Using data analysis and statistics to improve business quality has a long history. But it often seems like most of that history involves huge operations. After all, Six Sigma originated with Motorola, and became adopted by thousands of other businesses after it was adopted by a little-known outfit called General Electric.
There are many case studies and examples of how big companies used Six Sigma methods to save millions of dollars, slash expenses, and improve quality...but when they read about the big dogs getting those kind of results, a lot of folks hear a little voice in their heads saying, "Sure, but could it work in my small business?"
Can Six Sigma Help a Small Business?
That's why I was so intrigued to find this article published in the TQM Journal in 2012: it shows exactly how Six Sigma methods can be used to benefit a small manufacturing business. The authors of this paper profile a small manufacturing company in India that was plagued with declining productivity. This operation made bicycle chains using plates, pins, bushings, and rollers.
The bushings, which need to be between 5.23 and 5.27 mm, had a very high rejection rate. Variation in the diameter caused rejection rates of 8 percent, so the company applied Six Sigma methods to reduce defects in the bushing manufacturing process.
The company used the DMAIC methodology--which divides a project into Define, Measure, Analyze, Improve, and Control phases--to attack the problem. Each step the authors describe in their process can be performed using Minitab Statistical Software and Minitab Engage, our software for executing and reporting on quality projects.
The Define Phase
The Define phase is self-explanatory: you investigate and specify the problem, and detail the requirements that are not being met. In Define phase, the project team created a process map (reproduced below in Engage) and a SIPOC (Supplier, Input, Process, Output, Customer) diagram for the bushing manufacturing process.
The Measure Phase
In measure phase, you gather data about the process. This isn't always as straightforward as it seems, though. First, you need to make sure you can trust your data by conducting a measurement system analysis.
The team in this case study did Gage repeatability and reproducibility (Gage R&R) studies to confirm that their measurement system produced accurate and reliable data. This is a critical step, but it needn't be long and involved: the chain manufacturer's study involved two operators, who took two readings apiece on 10 sample bushings with a micrometer. The 40 data points they generated were sufficient to confirm the micrometer's accuracy and consistency, so they moved on to gathering data about the chain-making process itself.
The Analysis Phase
The team then applied a variety of data analysis tools, using Minitab Statistical Software. First they conducted a process capability analysis, taking 20 samples produced under similar circumstances (in groups of 5). The graph shown below uses simulated data with extremely similar, though not completely identical, results to those shown in the TQM Journal article.
One of the key items to look at here is the PPM Total, which equates to the commonly-heard DPMO, or defects per million opportunities. In this case, the DPMO is nearly 80,000 per million, or 8 percent.
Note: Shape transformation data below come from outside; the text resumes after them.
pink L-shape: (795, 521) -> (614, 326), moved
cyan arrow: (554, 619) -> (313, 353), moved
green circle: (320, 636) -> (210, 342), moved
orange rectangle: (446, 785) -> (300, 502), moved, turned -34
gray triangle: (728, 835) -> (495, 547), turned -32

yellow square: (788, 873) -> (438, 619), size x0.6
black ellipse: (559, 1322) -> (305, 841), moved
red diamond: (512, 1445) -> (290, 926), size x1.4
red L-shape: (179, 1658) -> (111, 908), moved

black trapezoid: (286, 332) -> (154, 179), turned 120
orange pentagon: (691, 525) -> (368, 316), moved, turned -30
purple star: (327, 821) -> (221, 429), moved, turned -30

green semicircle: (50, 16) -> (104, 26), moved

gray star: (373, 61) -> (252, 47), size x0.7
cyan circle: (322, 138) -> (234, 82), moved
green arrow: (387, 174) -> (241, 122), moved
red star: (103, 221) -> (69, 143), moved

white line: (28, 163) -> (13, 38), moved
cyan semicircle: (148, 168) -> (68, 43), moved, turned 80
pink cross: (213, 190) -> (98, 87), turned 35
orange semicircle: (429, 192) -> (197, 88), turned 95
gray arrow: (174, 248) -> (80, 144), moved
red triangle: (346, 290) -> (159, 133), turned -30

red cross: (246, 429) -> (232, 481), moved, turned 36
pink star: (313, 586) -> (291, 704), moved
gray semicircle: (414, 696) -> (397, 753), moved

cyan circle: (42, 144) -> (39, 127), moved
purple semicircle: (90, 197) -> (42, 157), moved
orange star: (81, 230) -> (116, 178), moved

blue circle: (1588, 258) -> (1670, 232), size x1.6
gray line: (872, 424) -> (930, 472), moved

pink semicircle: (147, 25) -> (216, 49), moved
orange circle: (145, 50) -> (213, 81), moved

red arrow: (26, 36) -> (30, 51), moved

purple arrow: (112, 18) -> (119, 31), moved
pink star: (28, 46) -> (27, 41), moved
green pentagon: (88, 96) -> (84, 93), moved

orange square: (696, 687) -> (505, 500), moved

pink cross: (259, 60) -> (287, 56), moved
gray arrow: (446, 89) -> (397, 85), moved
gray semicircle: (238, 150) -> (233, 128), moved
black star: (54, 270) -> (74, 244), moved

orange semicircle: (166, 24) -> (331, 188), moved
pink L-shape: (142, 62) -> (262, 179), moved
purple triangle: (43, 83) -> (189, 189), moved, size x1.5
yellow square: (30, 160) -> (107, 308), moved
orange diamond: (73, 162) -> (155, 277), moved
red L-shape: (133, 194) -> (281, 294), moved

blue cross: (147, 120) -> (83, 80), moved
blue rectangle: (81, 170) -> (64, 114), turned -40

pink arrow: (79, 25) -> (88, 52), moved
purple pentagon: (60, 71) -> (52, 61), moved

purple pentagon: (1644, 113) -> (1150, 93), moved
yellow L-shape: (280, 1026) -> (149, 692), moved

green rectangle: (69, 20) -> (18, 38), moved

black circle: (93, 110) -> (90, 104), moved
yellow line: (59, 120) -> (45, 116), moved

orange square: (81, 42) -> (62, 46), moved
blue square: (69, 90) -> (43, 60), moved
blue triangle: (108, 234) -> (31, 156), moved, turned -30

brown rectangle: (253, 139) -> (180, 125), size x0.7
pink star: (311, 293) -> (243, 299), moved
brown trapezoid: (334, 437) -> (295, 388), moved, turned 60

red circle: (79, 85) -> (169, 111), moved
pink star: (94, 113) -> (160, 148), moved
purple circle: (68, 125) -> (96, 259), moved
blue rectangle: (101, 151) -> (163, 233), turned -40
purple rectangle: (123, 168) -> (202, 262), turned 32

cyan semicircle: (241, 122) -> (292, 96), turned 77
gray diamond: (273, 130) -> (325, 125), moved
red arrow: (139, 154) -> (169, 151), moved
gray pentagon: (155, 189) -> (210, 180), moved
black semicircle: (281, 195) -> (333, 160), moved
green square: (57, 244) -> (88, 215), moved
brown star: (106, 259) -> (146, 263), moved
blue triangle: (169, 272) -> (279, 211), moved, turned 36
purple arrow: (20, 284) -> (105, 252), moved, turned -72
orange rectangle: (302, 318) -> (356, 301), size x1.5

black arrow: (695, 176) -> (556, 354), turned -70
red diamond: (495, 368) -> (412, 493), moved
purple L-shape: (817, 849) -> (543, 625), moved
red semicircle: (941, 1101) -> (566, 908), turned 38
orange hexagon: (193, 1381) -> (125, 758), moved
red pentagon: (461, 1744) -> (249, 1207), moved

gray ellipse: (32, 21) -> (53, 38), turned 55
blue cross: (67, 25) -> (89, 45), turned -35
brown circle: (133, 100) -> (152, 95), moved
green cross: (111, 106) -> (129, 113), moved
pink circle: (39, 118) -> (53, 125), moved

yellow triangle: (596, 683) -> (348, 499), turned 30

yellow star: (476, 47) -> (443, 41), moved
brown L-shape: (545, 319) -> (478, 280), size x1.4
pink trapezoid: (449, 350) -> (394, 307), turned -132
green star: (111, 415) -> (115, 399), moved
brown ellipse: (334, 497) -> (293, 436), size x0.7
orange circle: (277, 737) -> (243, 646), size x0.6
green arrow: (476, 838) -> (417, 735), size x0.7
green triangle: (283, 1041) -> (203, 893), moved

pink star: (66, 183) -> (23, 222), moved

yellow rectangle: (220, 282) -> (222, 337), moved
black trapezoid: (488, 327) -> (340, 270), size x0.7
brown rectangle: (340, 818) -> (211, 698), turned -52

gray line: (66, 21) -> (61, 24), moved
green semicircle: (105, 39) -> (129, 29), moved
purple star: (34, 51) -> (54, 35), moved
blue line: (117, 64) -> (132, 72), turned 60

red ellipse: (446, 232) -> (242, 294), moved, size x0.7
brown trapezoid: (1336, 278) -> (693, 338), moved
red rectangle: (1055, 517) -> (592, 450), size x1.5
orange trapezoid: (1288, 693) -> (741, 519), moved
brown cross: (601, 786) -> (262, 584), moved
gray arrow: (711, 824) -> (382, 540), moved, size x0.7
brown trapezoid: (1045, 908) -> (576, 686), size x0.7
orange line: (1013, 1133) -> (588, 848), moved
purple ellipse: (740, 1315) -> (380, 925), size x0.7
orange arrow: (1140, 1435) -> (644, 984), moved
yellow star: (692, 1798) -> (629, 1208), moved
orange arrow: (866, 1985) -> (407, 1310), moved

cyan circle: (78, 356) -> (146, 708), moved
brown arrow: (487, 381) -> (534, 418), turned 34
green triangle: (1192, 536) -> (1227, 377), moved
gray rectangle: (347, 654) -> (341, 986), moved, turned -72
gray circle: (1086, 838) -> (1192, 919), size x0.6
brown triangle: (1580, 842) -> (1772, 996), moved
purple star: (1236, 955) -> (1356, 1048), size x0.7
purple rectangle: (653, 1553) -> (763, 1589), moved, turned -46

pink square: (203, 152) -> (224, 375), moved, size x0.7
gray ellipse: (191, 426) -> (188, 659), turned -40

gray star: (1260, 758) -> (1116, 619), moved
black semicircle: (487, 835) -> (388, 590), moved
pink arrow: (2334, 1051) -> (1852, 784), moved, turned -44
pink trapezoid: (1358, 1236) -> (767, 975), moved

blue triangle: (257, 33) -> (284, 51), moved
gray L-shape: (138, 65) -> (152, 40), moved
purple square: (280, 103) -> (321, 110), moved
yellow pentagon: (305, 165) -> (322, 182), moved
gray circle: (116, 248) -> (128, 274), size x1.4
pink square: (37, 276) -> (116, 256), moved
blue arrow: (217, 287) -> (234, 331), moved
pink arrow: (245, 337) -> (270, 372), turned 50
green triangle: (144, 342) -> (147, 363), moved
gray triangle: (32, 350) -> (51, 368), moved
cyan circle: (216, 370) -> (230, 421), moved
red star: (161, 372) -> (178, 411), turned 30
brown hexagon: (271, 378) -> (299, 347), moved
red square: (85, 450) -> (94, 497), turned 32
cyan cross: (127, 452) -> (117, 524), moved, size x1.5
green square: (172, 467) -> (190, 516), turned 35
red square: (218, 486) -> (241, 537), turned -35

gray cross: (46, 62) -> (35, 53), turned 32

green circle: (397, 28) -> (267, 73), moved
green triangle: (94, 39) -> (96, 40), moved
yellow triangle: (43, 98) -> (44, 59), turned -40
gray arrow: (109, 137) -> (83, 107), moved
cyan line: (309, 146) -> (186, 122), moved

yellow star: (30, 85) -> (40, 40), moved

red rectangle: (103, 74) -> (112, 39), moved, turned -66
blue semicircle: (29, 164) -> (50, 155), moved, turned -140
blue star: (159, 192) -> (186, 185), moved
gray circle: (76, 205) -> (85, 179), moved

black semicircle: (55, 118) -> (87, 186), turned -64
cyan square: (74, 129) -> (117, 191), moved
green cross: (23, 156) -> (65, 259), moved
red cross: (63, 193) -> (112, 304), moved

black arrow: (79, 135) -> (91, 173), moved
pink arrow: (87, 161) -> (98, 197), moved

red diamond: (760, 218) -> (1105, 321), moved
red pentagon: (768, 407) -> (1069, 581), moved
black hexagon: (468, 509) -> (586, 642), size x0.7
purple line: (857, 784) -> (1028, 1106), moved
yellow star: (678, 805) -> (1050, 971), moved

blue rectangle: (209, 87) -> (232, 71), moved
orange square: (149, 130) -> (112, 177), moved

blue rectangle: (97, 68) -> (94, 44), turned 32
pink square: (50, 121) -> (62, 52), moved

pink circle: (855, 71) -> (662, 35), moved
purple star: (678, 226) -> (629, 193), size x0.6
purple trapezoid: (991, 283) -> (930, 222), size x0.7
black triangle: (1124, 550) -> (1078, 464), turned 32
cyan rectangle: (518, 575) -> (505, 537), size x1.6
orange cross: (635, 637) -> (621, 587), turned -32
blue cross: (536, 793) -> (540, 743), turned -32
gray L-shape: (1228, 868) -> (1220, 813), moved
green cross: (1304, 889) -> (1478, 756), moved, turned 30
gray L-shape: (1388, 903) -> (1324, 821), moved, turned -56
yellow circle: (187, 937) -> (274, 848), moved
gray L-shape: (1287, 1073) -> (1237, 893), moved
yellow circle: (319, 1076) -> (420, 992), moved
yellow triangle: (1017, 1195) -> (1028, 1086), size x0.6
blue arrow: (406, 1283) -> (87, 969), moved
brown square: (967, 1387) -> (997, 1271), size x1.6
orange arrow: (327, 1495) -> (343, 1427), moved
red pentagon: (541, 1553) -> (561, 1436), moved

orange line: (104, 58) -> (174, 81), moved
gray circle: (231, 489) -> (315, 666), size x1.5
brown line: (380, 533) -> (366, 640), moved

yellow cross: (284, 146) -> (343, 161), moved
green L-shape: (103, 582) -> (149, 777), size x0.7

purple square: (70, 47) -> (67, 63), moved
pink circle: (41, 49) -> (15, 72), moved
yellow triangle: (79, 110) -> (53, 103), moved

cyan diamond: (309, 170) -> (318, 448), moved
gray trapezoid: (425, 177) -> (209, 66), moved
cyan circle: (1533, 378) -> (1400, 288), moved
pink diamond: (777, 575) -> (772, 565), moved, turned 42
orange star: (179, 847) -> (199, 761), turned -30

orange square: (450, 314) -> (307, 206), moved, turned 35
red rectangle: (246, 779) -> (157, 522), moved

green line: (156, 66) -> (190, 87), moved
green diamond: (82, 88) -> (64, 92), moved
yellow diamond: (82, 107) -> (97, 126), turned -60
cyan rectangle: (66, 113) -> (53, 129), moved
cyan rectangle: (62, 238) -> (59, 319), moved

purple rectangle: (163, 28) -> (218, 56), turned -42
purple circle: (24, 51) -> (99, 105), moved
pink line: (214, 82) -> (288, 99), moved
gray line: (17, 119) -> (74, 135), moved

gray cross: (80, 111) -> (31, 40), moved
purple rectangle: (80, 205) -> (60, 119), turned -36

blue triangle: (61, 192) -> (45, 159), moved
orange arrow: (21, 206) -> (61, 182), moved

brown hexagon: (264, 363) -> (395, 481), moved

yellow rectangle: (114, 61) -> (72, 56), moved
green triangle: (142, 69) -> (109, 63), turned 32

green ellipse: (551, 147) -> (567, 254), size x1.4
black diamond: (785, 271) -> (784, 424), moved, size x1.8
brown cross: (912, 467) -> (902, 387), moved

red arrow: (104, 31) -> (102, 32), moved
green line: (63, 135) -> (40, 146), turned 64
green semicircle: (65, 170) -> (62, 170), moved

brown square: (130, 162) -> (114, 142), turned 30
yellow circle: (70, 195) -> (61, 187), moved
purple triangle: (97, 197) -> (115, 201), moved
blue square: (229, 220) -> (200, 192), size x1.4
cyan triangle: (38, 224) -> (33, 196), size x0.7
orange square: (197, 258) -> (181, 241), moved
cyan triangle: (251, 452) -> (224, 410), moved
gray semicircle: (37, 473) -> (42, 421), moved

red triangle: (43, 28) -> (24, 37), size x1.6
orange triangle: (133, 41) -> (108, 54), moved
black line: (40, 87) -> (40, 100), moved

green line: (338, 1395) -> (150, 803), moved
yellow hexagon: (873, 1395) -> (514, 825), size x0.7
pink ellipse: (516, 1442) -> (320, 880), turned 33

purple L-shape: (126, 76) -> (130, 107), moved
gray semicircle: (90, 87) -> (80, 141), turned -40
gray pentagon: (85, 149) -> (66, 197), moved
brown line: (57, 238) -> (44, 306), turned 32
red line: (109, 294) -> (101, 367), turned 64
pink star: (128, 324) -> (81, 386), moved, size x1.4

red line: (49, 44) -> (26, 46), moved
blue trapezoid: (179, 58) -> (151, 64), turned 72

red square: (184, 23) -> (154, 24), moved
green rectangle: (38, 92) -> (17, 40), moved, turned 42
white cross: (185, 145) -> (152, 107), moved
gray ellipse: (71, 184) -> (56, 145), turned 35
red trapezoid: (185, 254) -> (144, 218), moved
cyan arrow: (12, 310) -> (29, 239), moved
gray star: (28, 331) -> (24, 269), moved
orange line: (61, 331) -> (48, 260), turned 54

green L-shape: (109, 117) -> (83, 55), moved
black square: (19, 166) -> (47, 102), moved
Another measure of process capability is the the Z.bench score, which is a report of the process's sigma capability. In general terms, a 6 sigma process is one that has 3.4 defects per million opportunities. Adding the conventional 1.5 Z-shift, this appears to be about a 3-sigma process, or a little over 66,000 defects per million opportunities.
Clearly, there's a lot of room for improvement, and this preliminary analysis gives the team a measure against which to assess improvements they make to the process.
At this point, the project team looked carefully at the process to identify possible causes for rejecting bushings. They drew a fishbone diagram that helped them identify four potential factors to analyze: whether the operator was skilled or unskilled, how long rods were used (15 or 25 hours), how frequently the curl tool was reground (after 20 or 30 hours), and whether the rod-holding mechanism was new or old.
The team then used Minitab Statistical Software to do 2-sample t-tests on each of these factors. For each factor they studied, they collected 50 samples under each condition. For instance, they looked at 50 bushings made by skilled operators, and 50 made by unskilled operators. They also looked at 50 bushings made with rods that were replaced after 15 hours, and 50 made with rods replaced after 30 hours.
The t-tests revealed whether or not there was a statistically significant difference between the two conditions for each factor; if no significant difference existed, team members could conclude it didn't have a large impact on bush rejection.
This team's hypothesis tests indicated that operator skill level and curl-tool regrinding did not have a significant effect on bushing rejection; however, 15-hour vs. 25-hour rod replacement and new vs. old rod-holding mechanisms did. Thus, a fairly simple analysis helped them identify which factors they should their improvement efforts on.